Data entries:
+===+

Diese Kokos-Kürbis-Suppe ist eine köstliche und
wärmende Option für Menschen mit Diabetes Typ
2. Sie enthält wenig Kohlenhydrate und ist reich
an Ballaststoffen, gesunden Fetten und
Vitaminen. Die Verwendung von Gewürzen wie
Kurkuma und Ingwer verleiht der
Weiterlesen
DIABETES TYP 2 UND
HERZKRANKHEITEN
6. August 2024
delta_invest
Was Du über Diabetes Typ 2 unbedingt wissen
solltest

+===+

What needs to be done:
Your answer must be the line containing "Was Du über Diabetes Typ 2 unbedingt wissen" and every line after it through the end of the records above, reproduced exactly and alone.

Solved exercise:
Was Du über Diabetes Typ 2 unbedingt wissen
solltest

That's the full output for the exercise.